Según el informe que estoy comentando, ya no se trata de profesionalizar, el asunto novedoso sugiere encaminarnos tras la excelencia docente, lo que no es más que la ambivalencia de una propuesta práctica de reforma entre los maestros que tenemos y los futuros héroes que se buscarían formar.
Nótese además la importancia de construir opinión pública alrededor de este nuevo consenso. Entre nosotros, los consensos tienen historia, así no sea de grata recordación los efectos del consenso de Washington. Consensos que en sus procedimientos suelen eliminar las diferencias, justamente lo contrario de lo que dicen buscar resolver: la inequidad.
En todo caso, se trata de una cierta concepción de la excelencia docente que, según sus fundamentos y sus justificaciones empíricas, tienen como objetivo y principio de racionalidad un interés económico. Lo que reactiva el negocio de la educación.
No es gratuito que universidades como los Andes y el Rosario tengan tanto interés por los asuntos de la educación, en particular de la formación de los docentes que la nueva excelencia requiere, o que la Universidad Nacional de Colombia haya reabierto un staff de educación después de haber cerrado, décadas atrás, el Departamento de Pedagogía.
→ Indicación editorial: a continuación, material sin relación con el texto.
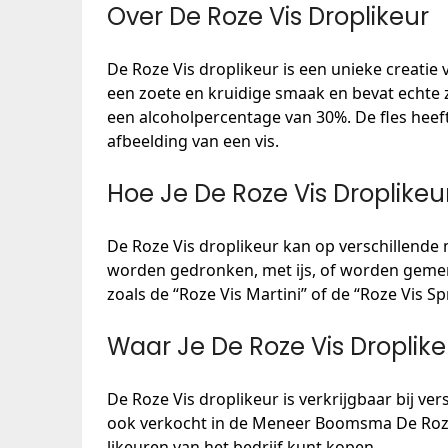
Over De Roze Vis Droplikeur
De Roze Vis droplikeur is een unieke creati
een zoete en kruidige smaak en bevat echte 
een alcoholpercentage van 30%. De fles heeft
afbeelding van een vis.
Hoe Je De Roze Vis Droplikeur
De Roze Vis droplikeur kan op verschillend
worden gedronken, met ijs, of worden gemengd
zoals de “Roze Vis Martini” of de “Roze Vis Spr
Waar Je De Roze Vis Droplik
De Roze Vis droplikeur is verkrijgbaar bij ver
ook verkocht in de Meneer Boomsma De Roze
likeuren van het bedrijf kunt kopen.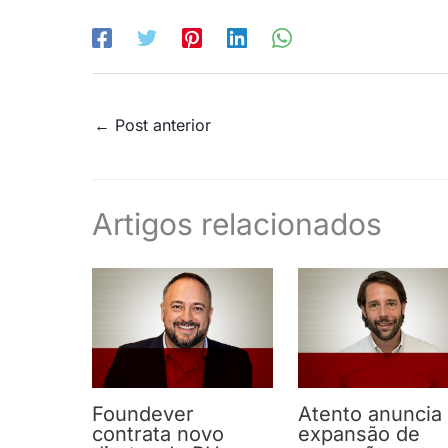
←
Post anterior
Artigos relacionados
Foundever
Atento anuncia
contrata novo
expansão de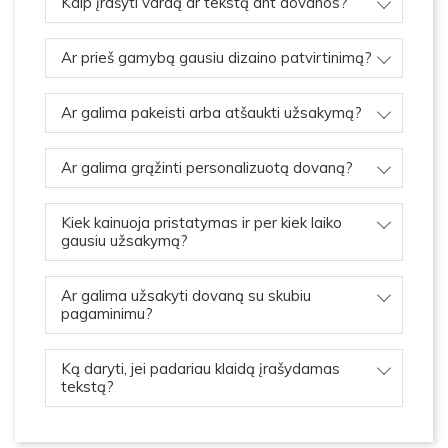
Kaip įrašyti vardą ar tekstą ant dovanos?
Ar prieš gamybą gausiu dizaino patvirtinimą?
Ar galima pakeisti arba atšaukti užsakymą?
Ar galima grąžinti personalizuotą dovaną?
Kiek kainuoja pristatymas ir per kiek laiko
gausiu užsakymą?
Ar galima užsakyti dovaną su skubiu
pagaminimu?
Ką daryti, jei padariau klaidą įrašydamas
tekstą?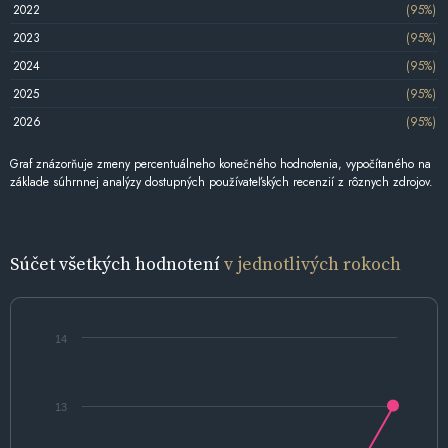
2022
(95%)
2023
(95%)
2024
(95%)
2025
(95%)
2026
(95%)
Graf znázorňuje zmeny percentuálneho konečného hodnotenia, vypočítaného na
základe súhrnnej analýzy dostupných používateľských recenzií z rôznych zdrojov.
Súčet všetkých hodnotení
v jednotlivých rokoch
14
13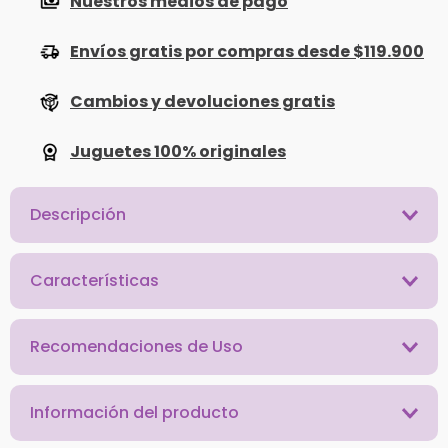
Nuestros medios de pago
Envíos gratis por compras desde $119.900
Cambios y devoluciones gratis
Juguetes 100% originales
Descripción
Características
Recomendaciones de Uso
Información del producto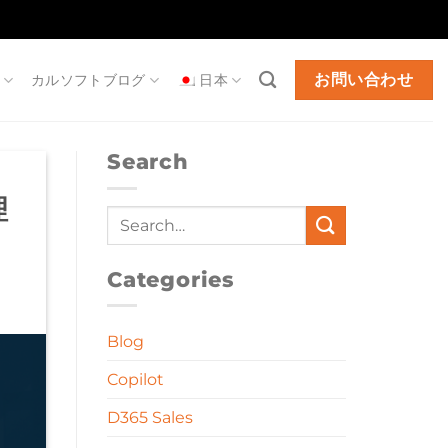
お問い合わせ
カルソフトブログ
日本
Search
理
Categories
Blog
Copilot
D365 Sales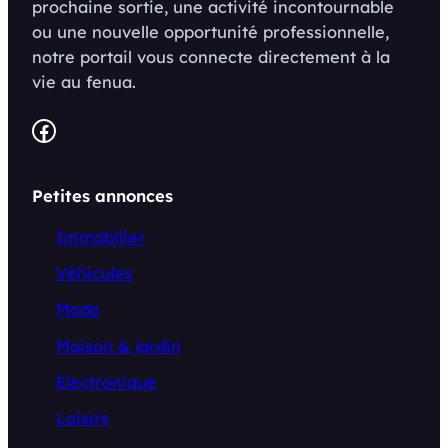
prochaine sortie, une activité incontournable
ou une nouvelle opportunité professionnelle,
notre portail vous connecte directement à la
vie au fenua.
Facebook
Petites annonces
Immobilier
Véhicules
Mode
Maison & jardin
Electronique
Loisirs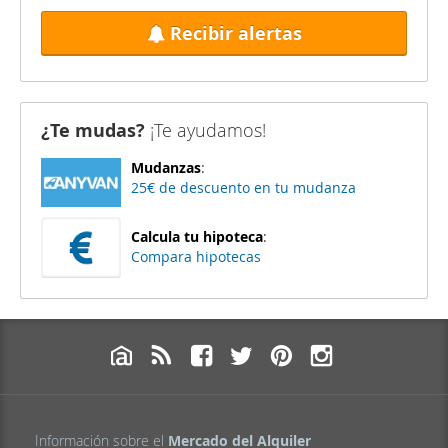
Recibir alertas
¿Te mudas?
¡Te ayudamos!
Mudanzas
:
25€ de descuento en tu mudanza
Calcula tu hipoteca
:
Compara hipotecas
Información sobre el
Mercado del Alquiler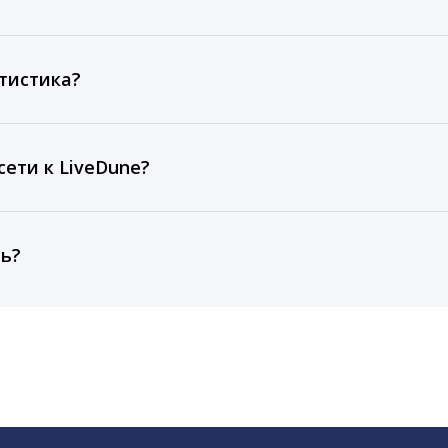
ов, комментариев, кликов, репостов, охватов и динам
ие посты и присылаем автоматические отчеты с метрик
тистика?
рентным и своим аккаунтам за 1 год при использовании
тарифа Бизнес отображаются сведения за 3 года, а при
ети к LiveDune?
, работаем с соцсетями только через официальный API,
ть?
cebook, ВКонтакте, Telegram, Одноклассники, X, LinkedIn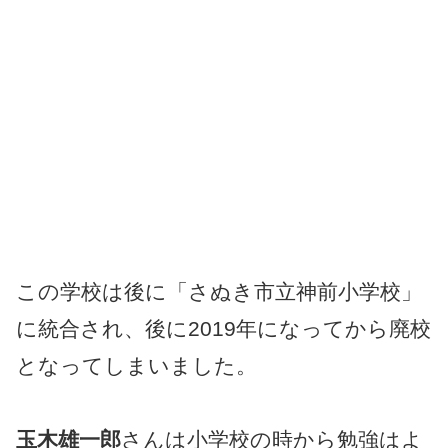
この学校は後に「さぬき市立神前小学校」
に統合され、後に2019年になってから廃校
となってしまいました。
玉木雄一郎
さんは小学校の時から勉強はよ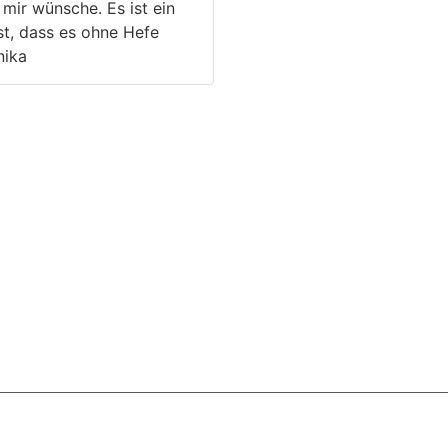
mir wünsche. Es ist ein
5
von 5
st, dass es ohne Hefe
nika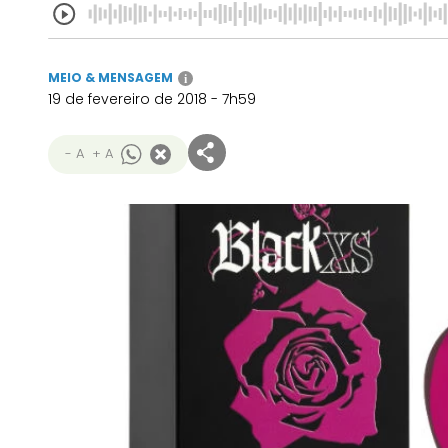
MEIO & MENSAGEM
i
19 de fevereiro de 2018 - 7h59
- A
+ A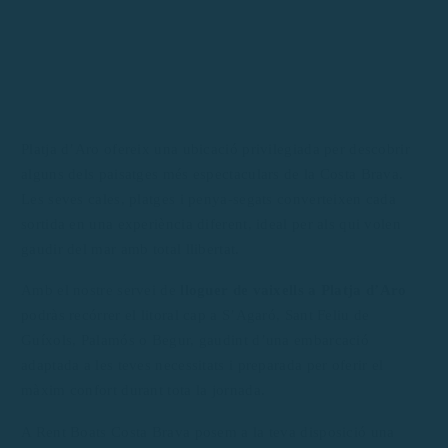
Platja d’Aro ofereix una ubicació privilegiada per descobrir
alguns dels paisatges més espectaculars de la Costa Brava.
Les seves cales, platges i penya-segats converteixen cada
sortida en una experiència diferent, ideal per als qui volen
gaudir del mar amb total llibertat.
Amb el nostre servei de
lloguer de vaixells a Platja d’Aro
podràs recórrer el litoral cap a S’Agaró, Sant Feliu de
Guíxols, Palamós o Begur, gaudint d’una embarcació
adaptada a les teves necessitats i preparada per oferir el
màxim confort durant tota la jornada.
A Rent Boats Costa Brava posem a la teva disposició una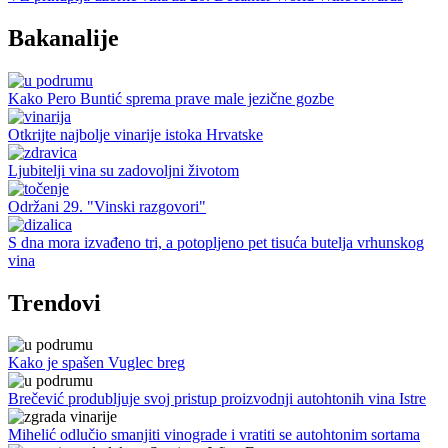
Bakanalije
Kako Pero Buntić sprema prave male jezične gozbe
Otkrijte najbolje vinarije istoka Hrvatske
Ljubitelji vina su zadovoljni životom
Održani 29. "Vinski razgovori"
S dna mora izvađeno tri, a potopljeno pet tisuća butelja vrhunskog
vina
Trendovi
Kako je spašen Vuglec breg
Brečević produbljuje svoj pristup proizvodnji autohtonih vina Istre
Mihelić odlučio smanjiti vinograde i vratiti se autohtonim sortama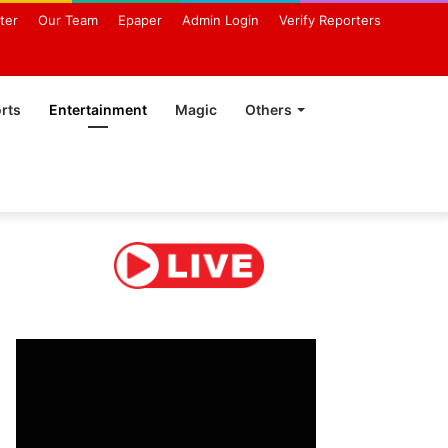
ter
Our Team
Epaper
Admin Login
Verify Reporters
rts
Entertainment
Magic
Others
Más allá de introducir el debate sobre si la excelencia docente se mediría en pruebas estandarizadas como Pisa –supuesto bastante cuestionable–, llamo la atención sobre la aparición de un tipo de racionalidad que sería intrínseca al individuo y al anhelo construido de educarse. Desde los fisiócratas las bondades del gobierno económico insisten en ver la educación de los miembros de una sociedad como un factor que produce riqueza.
No veo razón para rechazar este hechizo económico, a no ser los efectos derivables sobre ese grupo de maestros y facultades de educación que en este nuevo “compartir” quedarían avocados a la obsolescencia.
Toda esa monótona reiteración que clama por mejores resultados en las pruebas estandarizadas omiten los cuidados de quienes trabajan los enfoques comparados con mayor seriedad. Omitir diferencias entre las naciones y deducir explicaciones que no superan el más elemental sentido común resulta un procedimiento obtuso.
Un buen maestro en Colombia, con doctorado, que se queda en la escuela pública, no es lo mismo que un maestro con doctorado en Finlandia o Singapur. Presentar unas estadísticas entre naciones no constituye ni un estudio riguroso ni se aproxima a las exigencias de detalle de las disciplinas comparadas.
Pablo Gentili, doctor en educación de la Universidad de Buenos Aires, nos habla en uno de sus últimos artículos de Ha-Joon Chang, un importante economista de la Universidad de Cambridge quien explica cómo Corea comenzó sus ciclos de crecimiento y expansión económica cuando tenían aún sistemas escolares atrasados y muy bajos niveles educativos en buena parte de su población, ese sólo ejemplo sería suficiente para interrogar la obviedad de algunos estudios que suelen confundir causas con consecuencias.
Al igual que el encantamiento que produce el canto de las sirenas, Tras la excelencia docente, se inscribe en la lógica de los informes que convierten la desigualdad educativa en un problema de gestión. Imaginen la sorpresa de don Pedro Gómez ante un asunto que bien puede funcionar al contrario: una mejor distribución del desarrollo económico nos podría llevar a un más alto nivel educativo; reduzcamos la inequidad y casi con seguridad mejoraremos la educación, pero no al revés, la culpa no es solo de los maestros.